- [EXERCISE INSTRUCTIONS]
Copy each line below as it stands, but skip any picture it contains.

(Items from a data source)
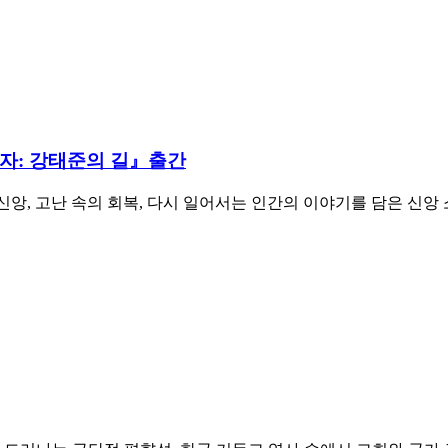
 남자: 강태준의 길』출간
과 신앙, 고난 속의 회복, 다시 일어서는 인간의 이야기를 담은 신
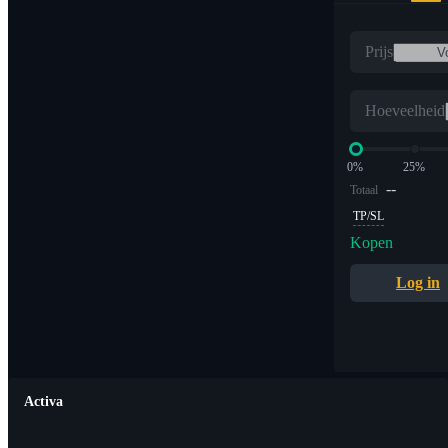
Prijs
Hoeveelheid
0%
25%
--
Totaal
TP/SL
Kopen
Log in
Activa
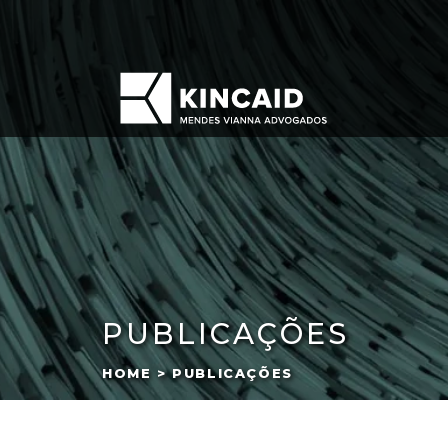
PUBLICAÇÕES
HOME > PUBLICAÇÕES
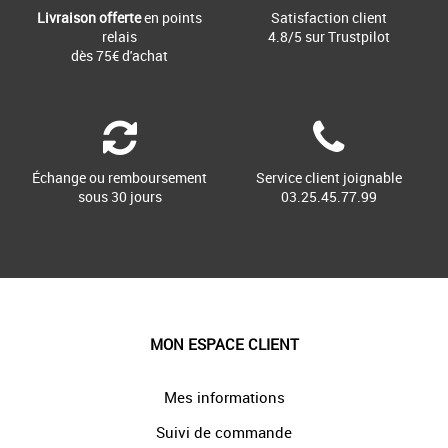
Livraison offerte
en points
Satisfaction client
relais
4.8/5 sur Trustpilot
dès 75€ d'achat
Échange ou remboursement
Service client joignable
sous 30 jours
03.25.45.77.99
MON ESPACE CLIENT
Mes informations
Suivi de commande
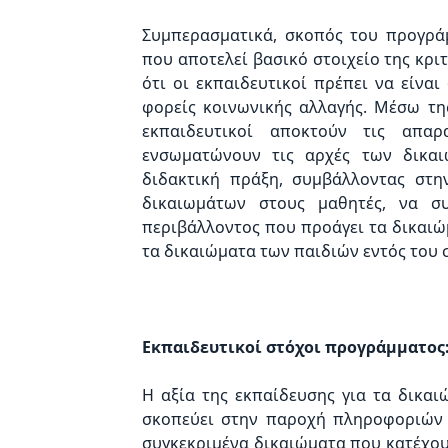
Συμπερασματικά, σκοπός του προγράμ
που αποτελεί βασικό στοιχείο της κρι
ότι οι εκπαιδευτικοί πρέπει να είναι
φορείς κοινωνικής αλλαγής. Μέσω τη
εκπαιδευτικοί αποκτούν τις απαρ
ενσωματώνουν τις αρχές των δικαι
διδακτική πράξη, συμβάλλοντας στη
δικαιωμάτων στους μαθητές, να σ
περιβάλλοντος που προάγει τα δικαιώ
τα δικαιώματα των παιδιών εντός του 
Εκπαιδευτικοί στόχοι
προγράμματος
Η αξία της εκπαίδευσης για τα δικαι
σκοπεύει στην παροχή πληροφοριών 
συγκεκριμένα δικαιώματα που κατέχου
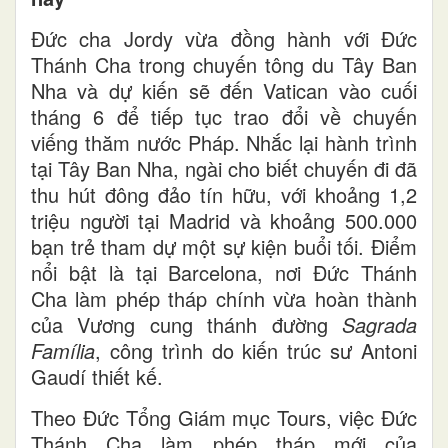
Đức cha Jordy vừa đồng hành với Đức
Thánh Cha trong chuyến tông du Tây Ban
Nha và dự kiến sẽ đến Vatican vào cuối
tháng 6 để tiếp tục trao đổi về chuyến
viếng thăm nước Pháp. Nhắc lại hành trình
tại Tây Ban Nha, ngài cho biết chuyến đi đã
thu hút đông đảo tín hữu, với khoảng 1,2
triệu người tại Madrid và khoảng 500.000
bạn trẻ tham dự một sự kiện buổi tối. Điểm
nổi bật là tại Barcelona, nơi Đức Thánh
Cha làm phép tháp chính vừa hoàn thành
của Vương cung thánh đường
Sagrada
Família
, công trình do kiến trúc sư Antoni
Gaudí thiết kế.
Theo Đức Tổng Giám mục Tours, việc Đức
Thánh Cha làm phép tháp mới của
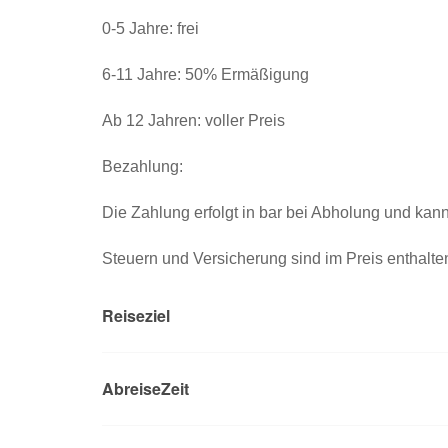
0-5 Jahre: frei
6-11 Jahre: 50% Ermäßigung
Ab 12 Jahren: voller Preis
Bezahlung:
Die Zahlung erfolgt in bar bei Abholung und kann
Steuern und Versicherung sind im Preis enthalte
Reiseziel
AbreiseZeit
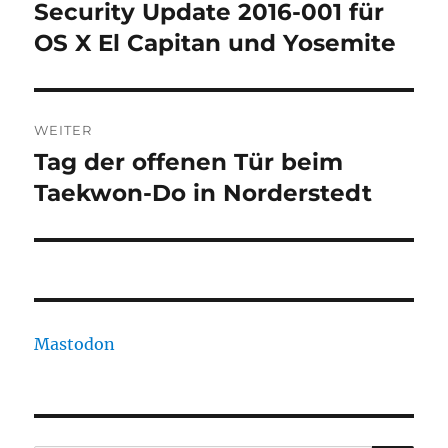
Security Update 2016-001 für
Vorheriger
Beitrag:
OS X El Capitan und Yosemite
WEITER
Tag der offenen Tür beim
Nächster
Beitrag:
Taekwon-Do in Norderstedt
Mastodon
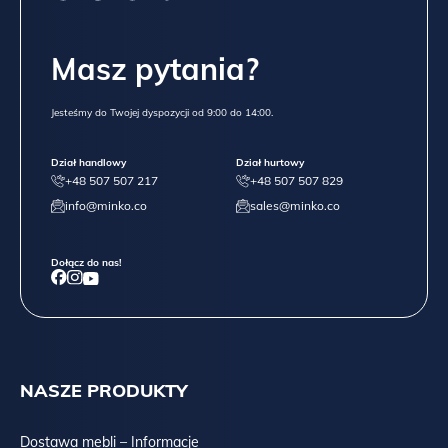
Masz pytania?
Jesteśmy do Twojej dyspozycji od 9:00 do 14:00.
Dział handlowy
Dział hurtowy
+48 507 507 217
+48 507 507 829
info@minko.co
sales@minko.co
Dołącz do nas!
NASZE PRODUKTY
Dostawa mebli – Informacje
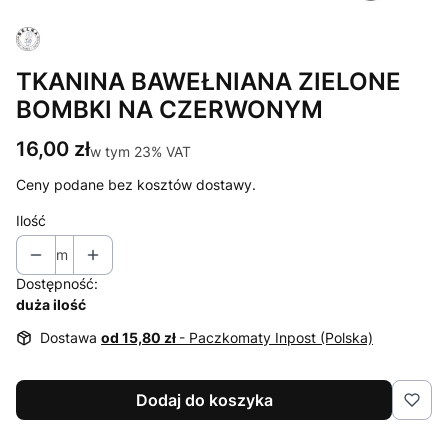
TKANINA BAWEŁNIANA ZIELONE
BOMBKI NA CZERWONYM
Cena
16,00 zł
w tym 23% VAT
w tym
23%
VAT
Ceny podane bez kosztów dostawy.
Ilość
m
Dostępność:
duża ilość
Dostawa
od 15,80 zł
- Paczkomaty Inpost (Polska)
Dodaj do koszyka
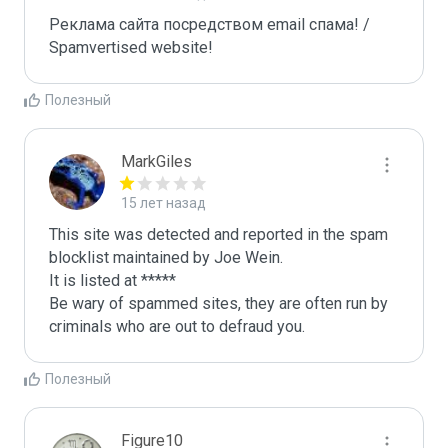
Реклама сайта посредством email спама! / 
Spamvertised website!
Полезный
MarkGiles
15 лет назад
This site was detected and reported in the spam 
blocklist maintained by Joe Wein.

It is listed at *****

Be wary of spammed sites, they are often run by 
criminals who are out to defraud you.
Полезный
Figure10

- [COMPLETED EXERCISE]
 남자: 강태준의 길』출간
과 신앙, 고난 속의 회복, 다시 일어서는 인간의 이야기를 담은 신
Prijs
Hoeveelheid
0%
25%
--
Totaal
TP/SL
Kopen
Log in
Activa
PUBLICAÇÕES
HOME > PUBLICAÇÕES
Livraison offerte
en points
Satisfaction client
relais
4.8/5 sur Trustpilot
dès 75€ d'achat
Échange ou remboursement
Service client joignable
sous 30 jours
03.25.45.77.99
MON ESPACE CLIENT
Mes informations
Suivi de commande
Συμπερασματικά, σκοπός του προγράμ
που αποτελεί βασικό στοιχείο της κρι
ότι οι εκπαιδευτικοί πρέπει να είναι
φορείς κοινωνικής αλλαγής. Μέσω τη
εκπαιδευτικοί αποκτούν τις απαρ
ενσωματώνουν τις αρχές των δικαι
διδακτική πράξη, συμβάλλοντας στη
δικαιωμάτων στους μαθητές, να σ
περιβάλλοντος που προάγει τα δικαιώ
τα δικαιώματα των παιδιών εντός του 
Εκπαιδευτικοί στόχοι
προγράμματος
Η αξία της εκπαίδευσης για τα δικαι
σκοπεύει στην παροχή πληροφοριών 
συγκεκριμένα δικαιώματα που κατέχου
Đức cha Jordy vừa đồng hành với Đức
Thánh Cha trong chuyến tông du Tây Ban
Nha và dự kiến sẽ đến Vatican vào cuối
tháng 6 để tiếp tục trao đổi về chuyến
viếng thăm nước Pháp. Nhắc lại hành trình
tại Tây Ban Nha, ngài cho biết chuyến đi đã
thu hút đông đảo tín hữu, với khoảng 1,2
triệu người tại Madrid và khoảng 500.000
bạn trẻ tham dự một sự kiện buổi tối. Điểm
nổi bật là tại Barcelona, nơi Đức Thánh
Cha làm phép tháp chính vừa hoàn thành
của Vương cung thánh đường
Sagrada
Família
, công trình do kiến trúc sư Antoni
Gaudí thiết kế.
Theo Đức Tổng Giám mục Tours, việc Đức
Thánh Cha làm phép tháp mới của
0-5 Jahre: frei
6-11 Jahre: 50% Ermäßigung
Ab 12 Jahren: voller Preis
Bezahlung:
Die Zahlung erfolgt in bar bei Abholung und kann
Steuern und Versicherung sind im Preis enthalte
Reiseziel
AbreiseZeit
Security Update 2016-001 für
Vorheriger
Beitrag:
OS X El Capitan und Yosemite
WEITER
Tag der offenen Tür beim
Nächster
Beitrag:
Taekwon-Do in Norderstedt
Mastodon
Masz pytania?
Jesteśmy do Twojej dyspozycji od 9:00 do 14:00.
Dział handlowy
Dział hurtowy
+48 507 507 217
+48 507 507 829
info@minko.co
sales@minko.co
Dołącz do nas!
NASZE PRODUKTY
Dostawa mebli – Informacje
TKANINA BAWEŁNIANA ZIELONE
BOMBKI NA CZERWONYM
Cena
16,00 zł
w tym 23% VAT
w tym
23%
VAT
Ceny podane bez kosztów dostawy.
Ilość
m
Dostępność:
duża ilość
Dostawa
od 15,80 zł
- Paczkomaty Inpost (Polska)
Dodaj do koszyka
Реклама сайта посредством email спама! / 
Spamvertised website!
Полезный
MarkGiles
15 лет назад
This site was detected and reported in the spam 
blocklist maintained by Joe Wein.

It is listed at *****

Be wary of spammed sites, they are often run by 
criminals who are out to defraud you.
Полезный
Figure10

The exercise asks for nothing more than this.